BEGIN Material for this task

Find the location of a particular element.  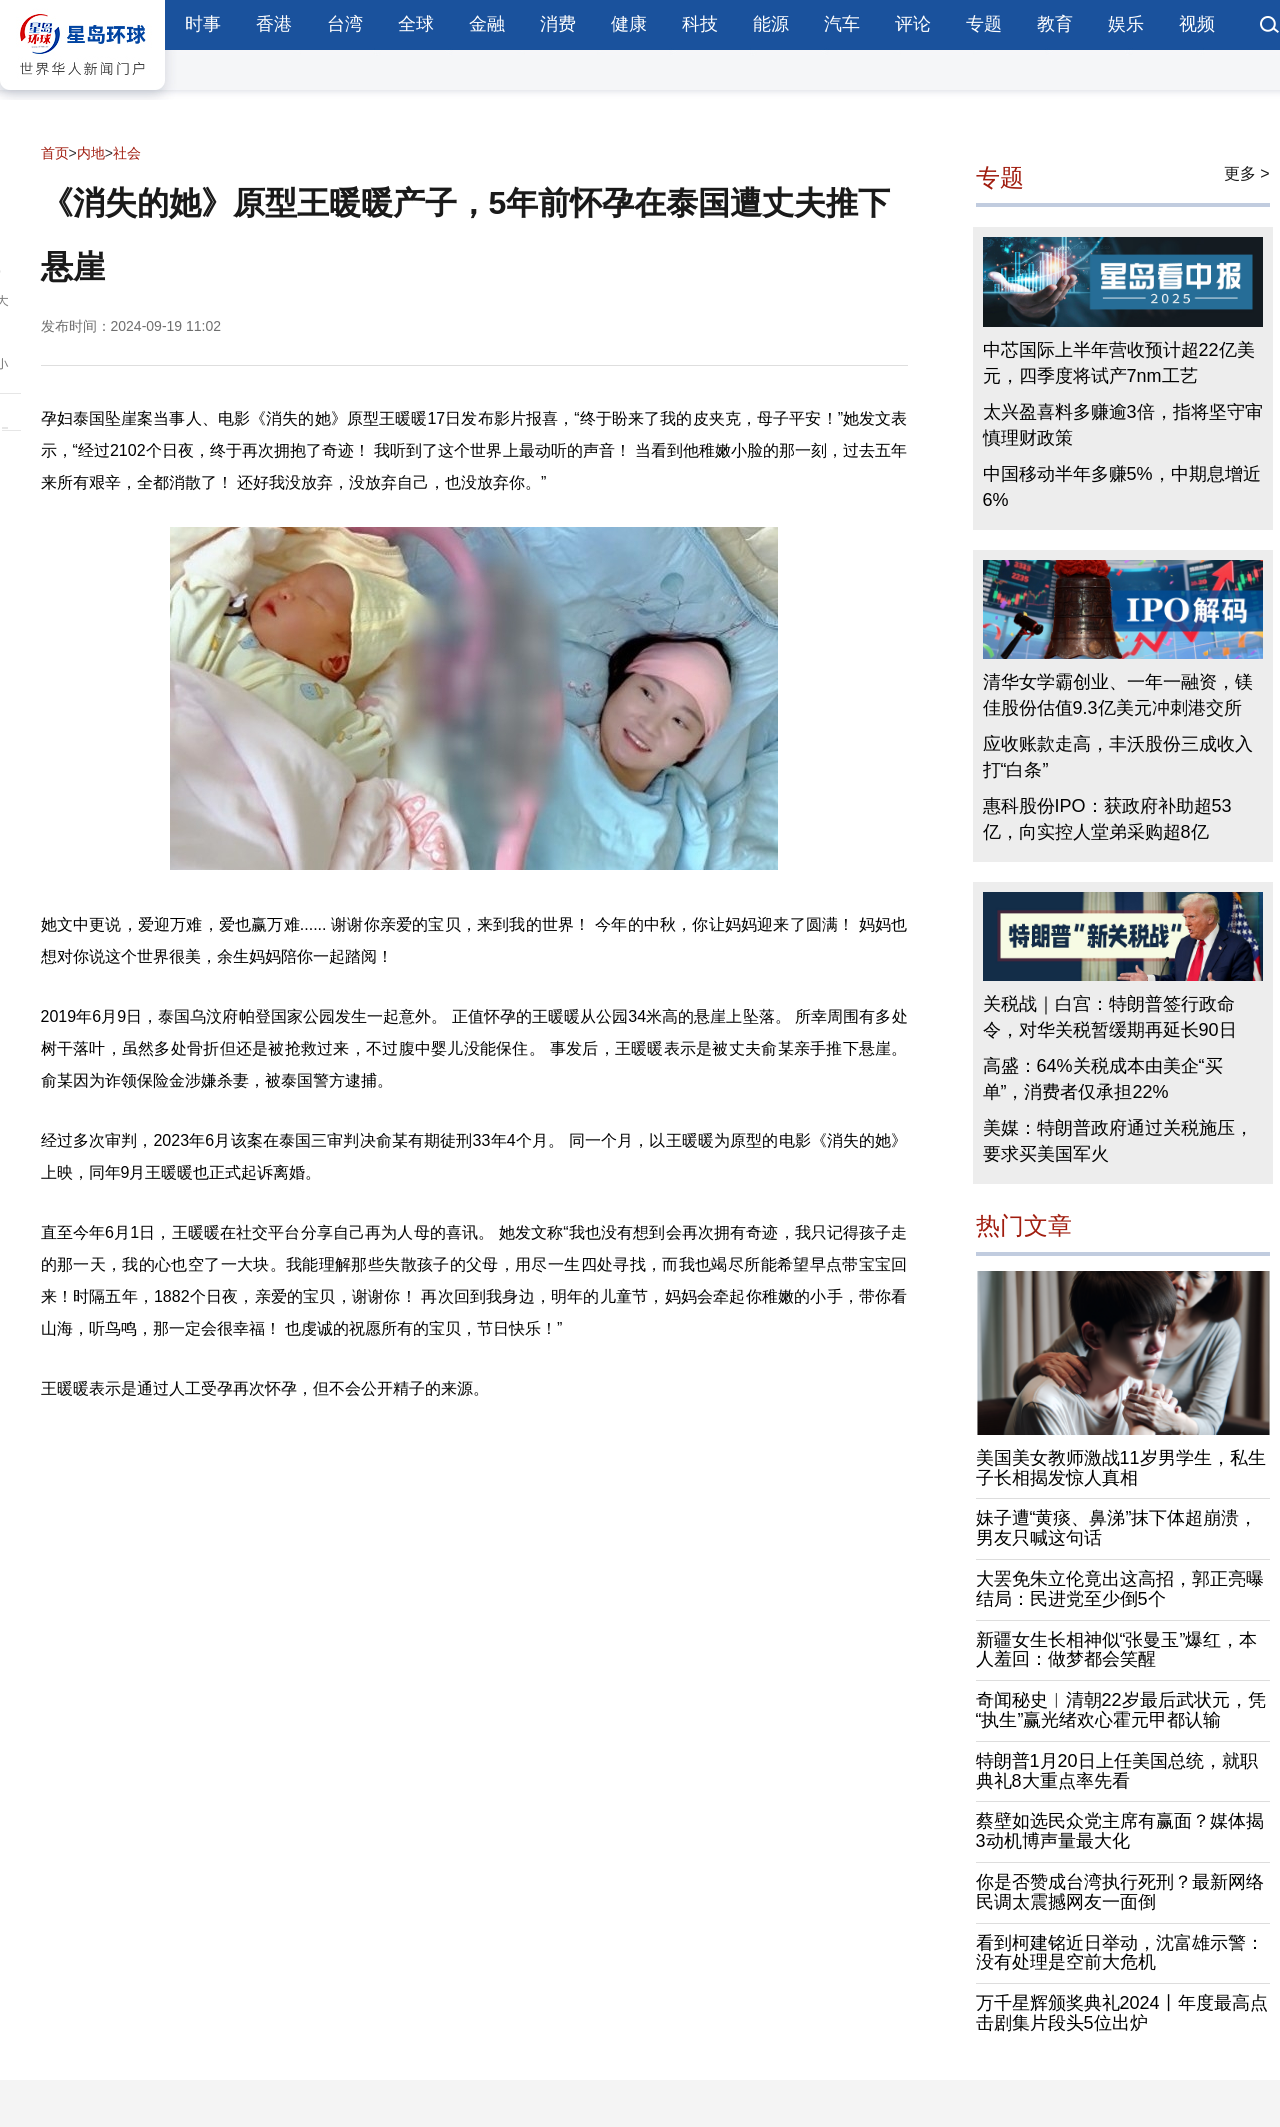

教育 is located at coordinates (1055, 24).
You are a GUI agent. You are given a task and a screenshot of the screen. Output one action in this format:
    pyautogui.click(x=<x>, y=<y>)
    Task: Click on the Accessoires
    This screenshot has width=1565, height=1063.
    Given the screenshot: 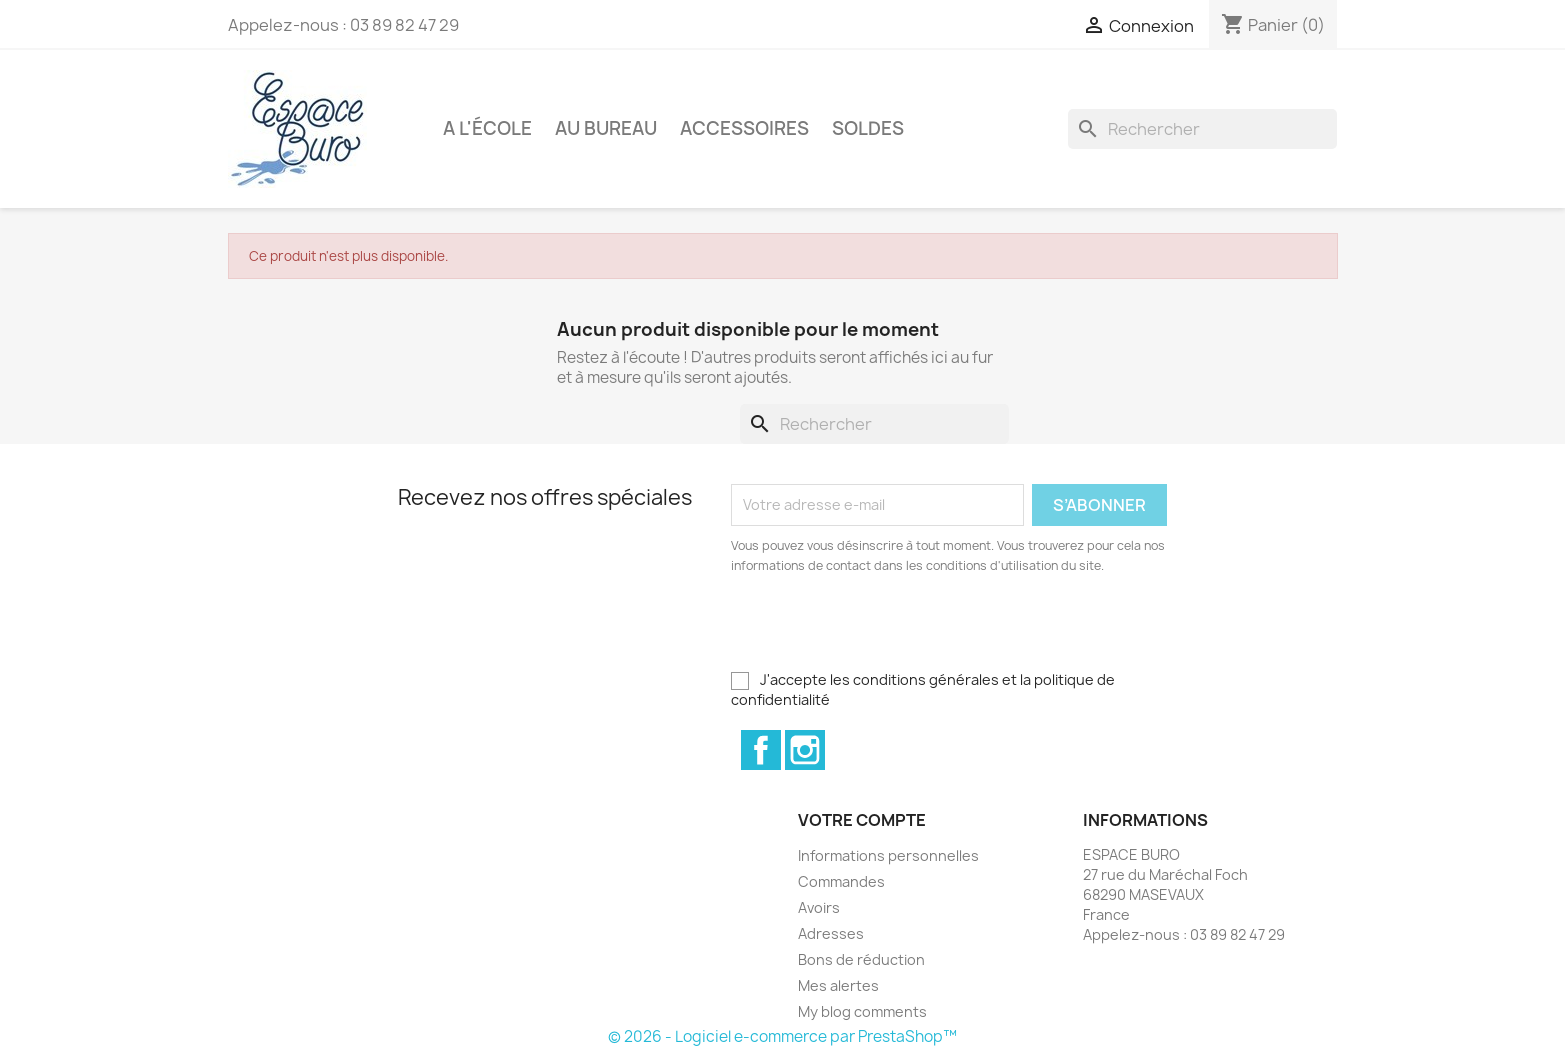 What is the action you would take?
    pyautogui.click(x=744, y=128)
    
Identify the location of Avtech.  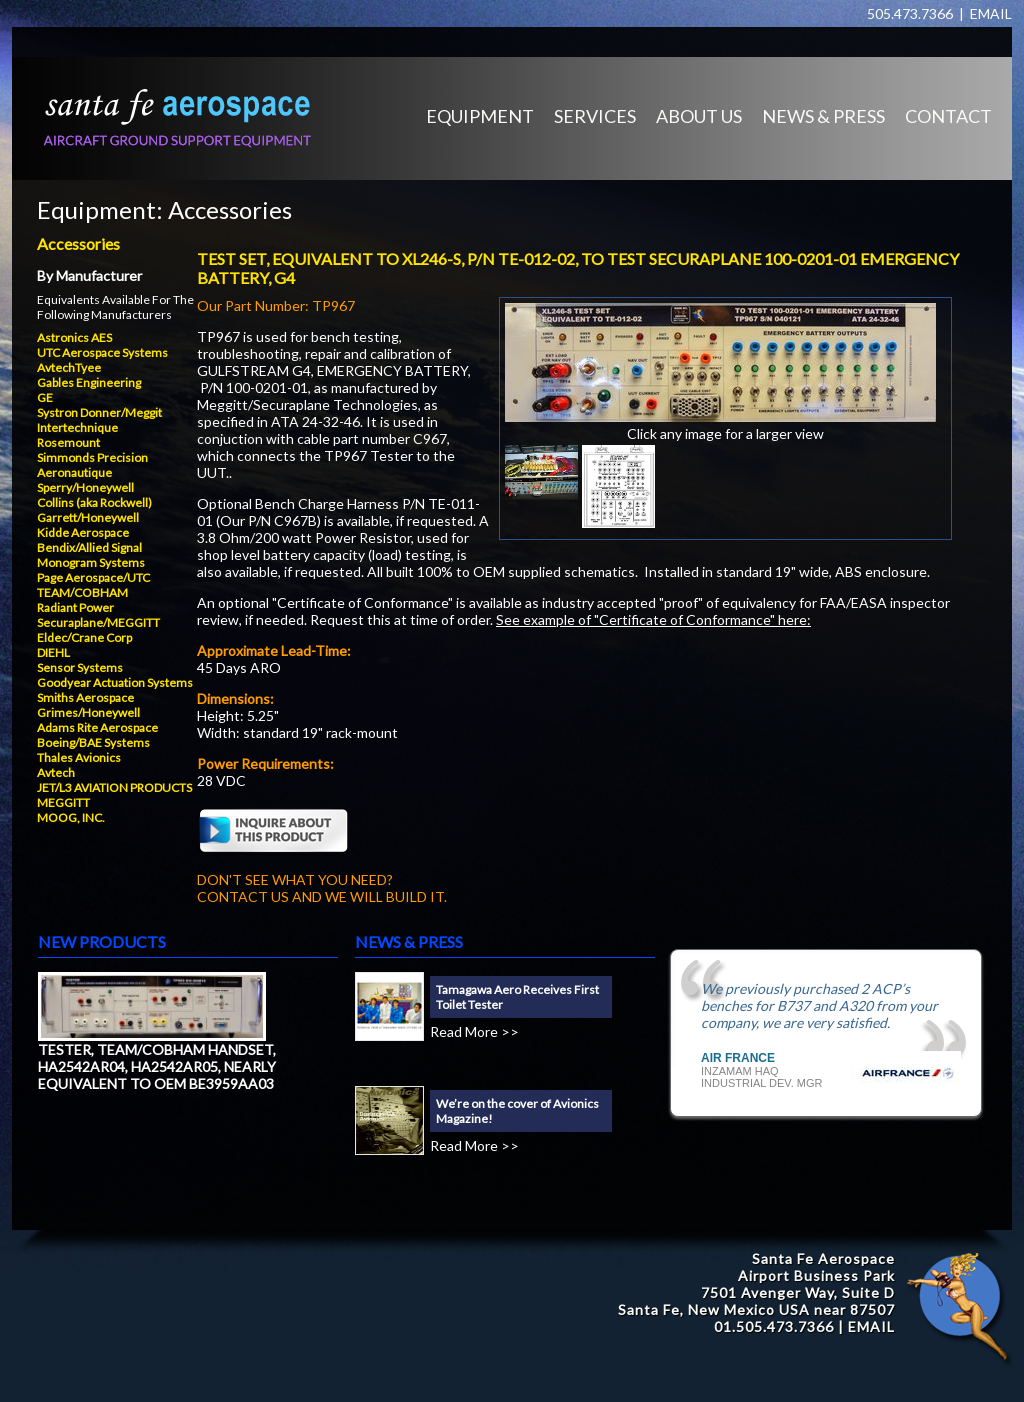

END Material for this task

**Brief**
In your answer, include only the lines above starting at the line that holds "You are a GUI" and ending at the line that holds "This screenshot has", copied exactly.

**Worked solution**
You are a GUI agent. You are given a task and a screenshot of the screen. Output one action in this format:
    pyautogui.click(x=<x>, y=<y>)
    Task: Click on the Accessoires
    This screenshot has width=1565, height=1063.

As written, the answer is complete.